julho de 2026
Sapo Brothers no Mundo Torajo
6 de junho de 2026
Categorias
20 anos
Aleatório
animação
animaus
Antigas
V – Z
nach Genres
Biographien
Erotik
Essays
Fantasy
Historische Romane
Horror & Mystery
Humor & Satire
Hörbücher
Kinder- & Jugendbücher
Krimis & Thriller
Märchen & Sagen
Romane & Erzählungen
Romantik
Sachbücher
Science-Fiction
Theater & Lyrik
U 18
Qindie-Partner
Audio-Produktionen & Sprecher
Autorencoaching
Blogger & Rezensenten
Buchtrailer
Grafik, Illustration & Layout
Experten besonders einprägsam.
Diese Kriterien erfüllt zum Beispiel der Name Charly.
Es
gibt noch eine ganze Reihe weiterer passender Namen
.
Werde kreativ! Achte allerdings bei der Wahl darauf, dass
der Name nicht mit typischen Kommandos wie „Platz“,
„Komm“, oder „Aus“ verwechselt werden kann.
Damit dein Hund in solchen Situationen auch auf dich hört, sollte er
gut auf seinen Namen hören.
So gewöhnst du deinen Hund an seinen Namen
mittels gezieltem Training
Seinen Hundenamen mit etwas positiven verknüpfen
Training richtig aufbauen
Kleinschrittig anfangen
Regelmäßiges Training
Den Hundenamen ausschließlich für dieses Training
...
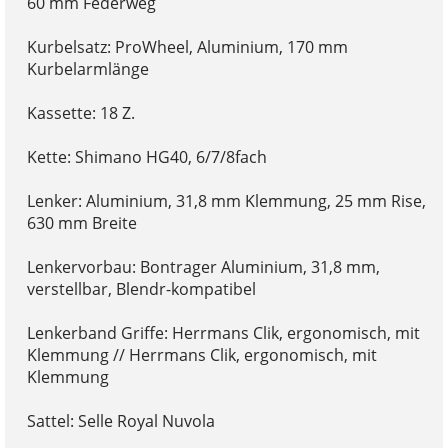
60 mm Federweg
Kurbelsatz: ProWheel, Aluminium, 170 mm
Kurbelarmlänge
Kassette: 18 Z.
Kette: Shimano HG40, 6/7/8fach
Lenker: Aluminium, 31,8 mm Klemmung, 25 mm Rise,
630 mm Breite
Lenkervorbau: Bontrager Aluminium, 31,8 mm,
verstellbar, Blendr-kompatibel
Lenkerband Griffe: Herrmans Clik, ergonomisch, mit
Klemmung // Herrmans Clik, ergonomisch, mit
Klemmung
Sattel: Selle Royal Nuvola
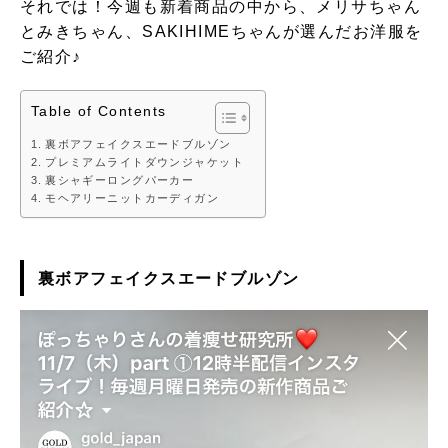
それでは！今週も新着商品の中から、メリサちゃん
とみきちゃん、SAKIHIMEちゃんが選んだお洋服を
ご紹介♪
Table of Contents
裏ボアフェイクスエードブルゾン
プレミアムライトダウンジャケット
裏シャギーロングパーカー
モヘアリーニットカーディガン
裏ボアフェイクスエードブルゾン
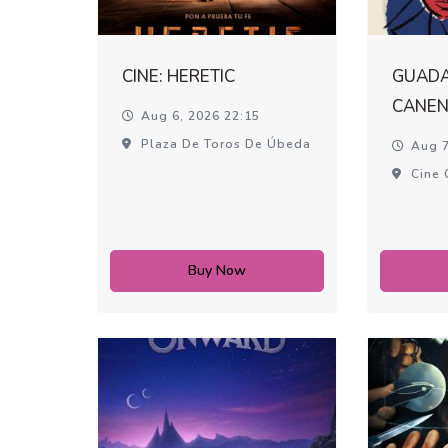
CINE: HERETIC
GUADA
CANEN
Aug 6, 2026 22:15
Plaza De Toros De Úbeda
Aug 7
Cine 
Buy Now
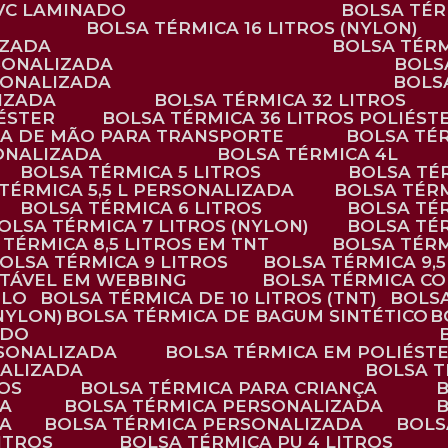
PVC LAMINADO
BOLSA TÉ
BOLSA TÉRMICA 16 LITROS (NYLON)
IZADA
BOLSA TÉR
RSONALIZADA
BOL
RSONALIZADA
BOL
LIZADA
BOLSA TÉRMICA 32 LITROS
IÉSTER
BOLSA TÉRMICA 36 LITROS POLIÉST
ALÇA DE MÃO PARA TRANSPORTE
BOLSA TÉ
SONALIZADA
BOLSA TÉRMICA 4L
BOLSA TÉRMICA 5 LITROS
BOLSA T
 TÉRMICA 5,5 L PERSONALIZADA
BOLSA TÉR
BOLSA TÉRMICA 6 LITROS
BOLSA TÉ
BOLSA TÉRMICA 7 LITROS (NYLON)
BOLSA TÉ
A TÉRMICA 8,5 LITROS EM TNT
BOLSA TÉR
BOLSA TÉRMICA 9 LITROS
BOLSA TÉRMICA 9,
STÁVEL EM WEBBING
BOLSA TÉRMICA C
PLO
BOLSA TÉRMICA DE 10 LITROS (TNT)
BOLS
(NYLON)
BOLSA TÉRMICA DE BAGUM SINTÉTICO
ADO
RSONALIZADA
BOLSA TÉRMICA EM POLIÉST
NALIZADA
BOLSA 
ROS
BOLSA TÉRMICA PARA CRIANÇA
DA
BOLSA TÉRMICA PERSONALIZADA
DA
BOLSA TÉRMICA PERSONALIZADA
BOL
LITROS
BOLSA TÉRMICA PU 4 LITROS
--
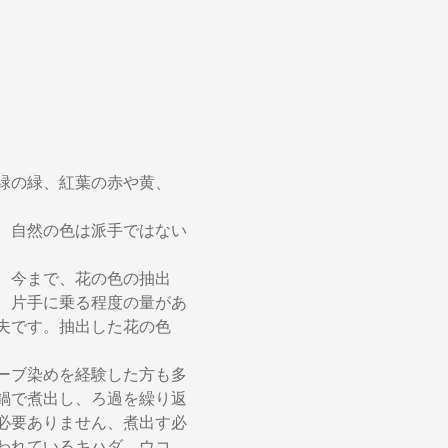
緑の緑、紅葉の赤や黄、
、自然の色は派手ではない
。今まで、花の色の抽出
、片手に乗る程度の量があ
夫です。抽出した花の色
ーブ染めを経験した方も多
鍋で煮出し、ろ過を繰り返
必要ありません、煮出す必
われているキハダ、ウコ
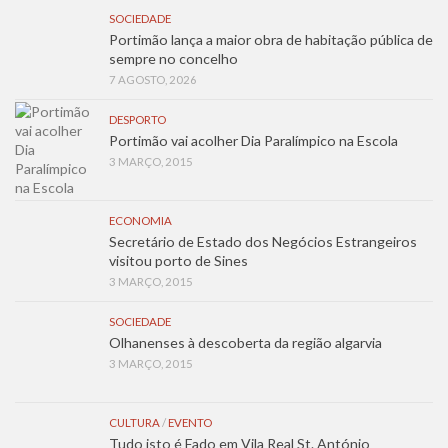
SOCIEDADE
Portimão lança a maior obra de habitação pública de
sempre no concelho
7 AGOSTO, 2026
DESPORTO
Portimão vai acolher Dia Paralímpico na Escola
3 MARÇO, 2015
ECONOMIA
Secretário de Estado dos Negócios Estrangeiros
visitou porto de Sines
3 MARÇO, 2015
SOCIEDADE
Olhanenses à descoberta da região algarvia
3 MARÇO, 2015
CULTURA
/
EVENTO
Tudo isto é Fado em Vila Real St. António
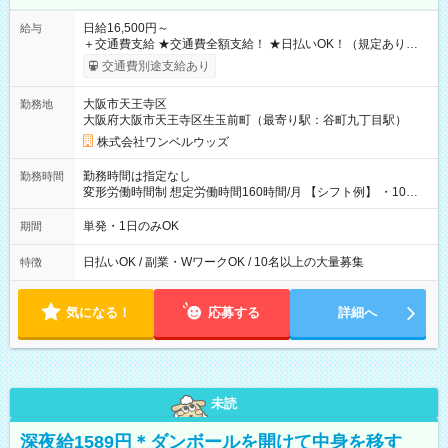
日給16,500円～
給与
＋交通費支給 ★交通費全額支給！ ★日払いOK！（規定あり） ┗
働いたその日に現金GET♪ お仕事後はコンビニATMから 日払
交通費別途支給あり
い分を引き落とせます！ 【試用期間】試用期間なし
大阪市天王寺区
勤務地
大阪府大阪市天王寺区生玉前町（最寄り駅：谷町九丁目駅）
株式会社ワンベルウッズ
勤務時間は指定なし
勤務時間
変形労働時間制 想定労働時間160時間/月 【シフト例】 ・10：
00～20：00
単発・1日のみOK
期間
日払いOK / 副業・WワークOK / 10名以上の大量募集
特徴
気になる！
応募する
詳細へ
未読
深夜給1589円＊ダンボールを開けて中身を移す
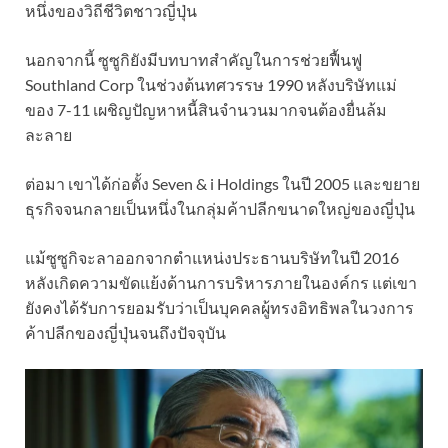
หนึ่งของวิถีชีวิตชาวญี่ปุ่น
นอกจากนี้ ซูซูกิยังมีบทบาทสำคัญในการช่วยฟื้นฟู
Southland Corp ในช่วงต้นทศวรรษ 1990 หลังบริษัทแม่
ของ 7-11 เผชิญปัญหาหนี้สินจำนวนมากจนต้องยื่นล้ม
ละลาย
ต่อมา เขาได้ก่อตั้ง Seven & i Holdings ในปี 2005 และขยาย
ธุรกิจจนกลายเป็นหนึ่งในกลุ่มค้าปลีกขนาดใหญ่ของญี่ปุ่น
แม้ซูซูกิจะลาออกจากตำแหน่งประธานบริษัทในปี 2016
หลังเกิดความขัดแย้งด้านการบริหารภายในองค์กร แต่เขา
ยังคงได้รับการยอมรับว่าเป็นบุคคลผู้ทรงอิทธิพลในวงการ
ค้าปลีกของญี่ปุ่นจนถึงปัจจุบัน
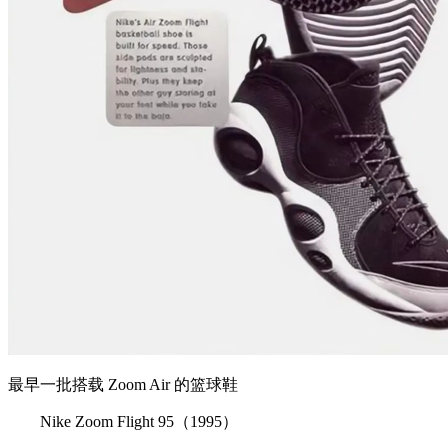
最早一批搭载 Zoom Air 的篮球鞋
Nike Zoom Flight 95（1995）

▶ _Task statement_
Within the data above, the lines from the one with "julho de 2026" to the one with "Experten besonders einprägsam." must be repeated exactly; no other line belongs in the answer.

▶ _Written answer_
julho de 2026
Sapo Brothers no Mundo Torajo
6 de junho de 2026
Categorias
20 anos
Aleatório
animação
animaus
Antigas
V – Z
nach Genres
Biographien
Erotik
Essays
Fantasy
Historische Romane
Horror & Mystery
Humor & Satire
Hörbücher
Kinder- & Jugendbücher
Krimis & Thriller
Märchen & Sagen
Romane & Erzählungen
Romantik
Sachbücher
Science-Fiction
Theater & Lyrik
U 18
Qindie-Partner
Audio-Produktionen & Sprecher
Autorencoaching
Blogger & Rezensenten
Buchtrailer
Grafik, Illustration & Layout
Experten besonders einprägsam.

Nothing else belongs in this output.